- **PROMPT**
Tell how many lines in the listing below contain the word "نظام", giving the number alone.

- **DATA UNDER STUDY**
<<<<

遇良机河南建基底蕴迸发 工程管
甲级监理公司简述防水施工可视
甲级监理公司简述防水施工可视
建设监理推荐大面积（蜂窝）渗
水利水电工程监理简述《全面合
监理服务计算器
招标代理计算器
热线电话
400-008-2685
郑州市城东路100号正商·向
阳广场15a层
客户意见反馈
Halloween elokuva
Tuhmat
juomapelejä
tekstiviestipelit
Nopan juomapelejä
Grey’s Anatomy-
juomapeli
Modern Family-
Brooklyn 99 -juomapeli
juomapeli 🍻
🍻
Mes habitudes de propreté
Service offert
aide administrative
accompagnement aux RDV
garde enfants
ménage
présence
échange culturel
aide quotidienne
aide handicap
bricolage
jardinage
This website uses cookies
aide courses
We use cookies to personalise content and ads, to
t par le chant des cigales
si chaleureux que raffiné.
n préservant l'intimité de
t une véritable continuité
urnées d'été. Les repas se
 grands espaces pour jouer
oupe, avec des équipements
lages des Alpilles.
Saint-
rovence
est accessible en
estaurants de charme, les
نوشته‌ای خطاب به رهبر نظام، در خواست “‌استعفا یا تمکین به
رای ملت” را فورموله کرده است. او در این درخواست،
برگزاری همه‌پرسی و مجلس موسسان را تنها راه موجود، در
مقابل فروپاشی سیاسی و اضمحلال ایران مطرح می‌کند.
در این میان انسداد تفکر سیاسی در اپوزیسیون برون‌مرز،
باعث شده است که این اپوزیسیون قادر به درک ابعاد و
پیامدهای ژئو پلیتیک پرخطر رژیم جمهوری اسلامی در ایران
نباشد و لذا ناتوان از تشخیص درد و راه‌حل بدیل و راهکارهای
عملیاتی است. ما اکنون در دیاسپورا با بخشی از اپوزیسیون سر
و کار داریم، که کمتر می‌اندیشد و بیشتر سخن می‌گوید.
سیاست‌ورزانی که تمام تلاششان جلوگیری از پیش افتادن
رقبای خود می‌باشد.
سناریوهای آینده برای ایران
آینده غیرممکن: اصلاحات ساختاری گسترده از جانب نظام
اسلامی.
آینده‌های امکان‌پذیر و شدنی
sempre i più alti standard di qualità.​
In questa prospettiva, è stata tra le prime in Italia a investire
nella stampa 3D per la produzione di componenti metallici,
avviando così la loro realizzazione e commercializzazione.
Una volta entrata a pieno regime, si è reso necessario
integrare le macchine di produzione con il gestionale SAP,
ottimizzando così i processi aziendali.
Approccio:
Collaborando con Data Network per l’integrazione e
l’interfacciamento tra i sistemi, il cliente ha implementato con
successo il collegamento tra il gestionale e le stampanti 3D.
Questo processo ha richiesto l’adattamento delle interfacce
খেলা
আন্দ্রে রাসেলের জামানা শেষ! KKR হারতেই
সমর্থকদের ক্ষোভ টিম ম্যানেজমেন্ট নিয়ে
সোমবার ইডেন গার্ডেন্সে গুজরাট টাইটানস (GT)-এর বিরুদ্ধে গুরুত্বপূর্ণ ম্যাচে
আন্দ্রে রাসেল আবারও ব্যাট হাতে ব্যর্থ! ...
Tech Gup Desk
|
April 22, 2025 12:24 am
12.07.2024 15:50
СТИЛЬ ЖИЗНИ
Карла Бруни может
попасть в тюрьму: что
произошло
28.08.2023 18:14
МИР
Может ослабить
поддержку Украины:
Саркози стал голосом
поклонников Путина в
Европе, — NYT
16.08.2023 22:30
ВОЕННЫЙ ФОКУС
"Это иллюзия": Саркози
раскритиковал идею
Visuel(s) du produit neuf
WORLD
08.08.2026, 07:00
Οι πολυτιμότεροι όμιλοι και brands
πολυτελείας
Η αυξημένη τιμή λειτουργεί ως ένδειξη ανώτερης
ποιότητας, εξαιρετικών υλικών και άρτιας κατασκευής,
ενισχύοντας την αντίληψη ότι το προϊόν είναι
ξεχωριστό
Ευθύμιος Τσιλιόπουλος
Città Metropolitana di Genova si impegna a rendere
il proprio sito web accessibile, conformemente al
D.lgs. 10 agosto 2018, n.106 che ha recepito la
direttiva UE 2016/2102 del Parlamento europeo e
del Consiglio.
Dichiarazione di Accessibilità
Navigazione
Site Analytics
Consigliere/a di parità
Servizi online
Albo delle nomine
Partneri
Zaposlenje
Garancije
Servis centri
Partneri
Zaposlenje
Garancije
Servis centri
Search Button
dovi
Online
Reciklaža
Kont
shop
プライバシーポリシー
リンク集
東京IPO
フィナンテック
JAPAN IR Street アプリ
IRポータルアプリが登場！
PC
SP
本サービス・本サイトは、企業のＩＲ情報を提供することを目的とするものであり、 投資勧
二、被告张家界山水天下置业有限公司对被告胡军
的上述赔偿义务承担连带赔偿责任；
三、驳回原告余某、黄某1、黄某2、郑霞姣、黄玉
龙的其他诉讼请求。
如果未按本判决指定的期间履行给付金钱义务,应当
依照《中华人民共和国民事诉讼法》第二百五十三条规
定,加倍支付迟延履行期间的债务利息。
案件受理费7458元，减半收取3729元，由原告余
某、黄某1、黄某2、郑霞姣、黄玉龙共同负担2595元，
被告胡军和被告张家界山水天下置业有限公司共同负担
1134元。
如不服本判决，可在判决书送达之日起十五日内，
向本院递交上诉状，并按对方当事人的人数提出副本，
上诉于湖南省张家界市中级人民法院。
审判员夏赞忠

>>>>

- **ANSWER TO THE EXERCISE**
2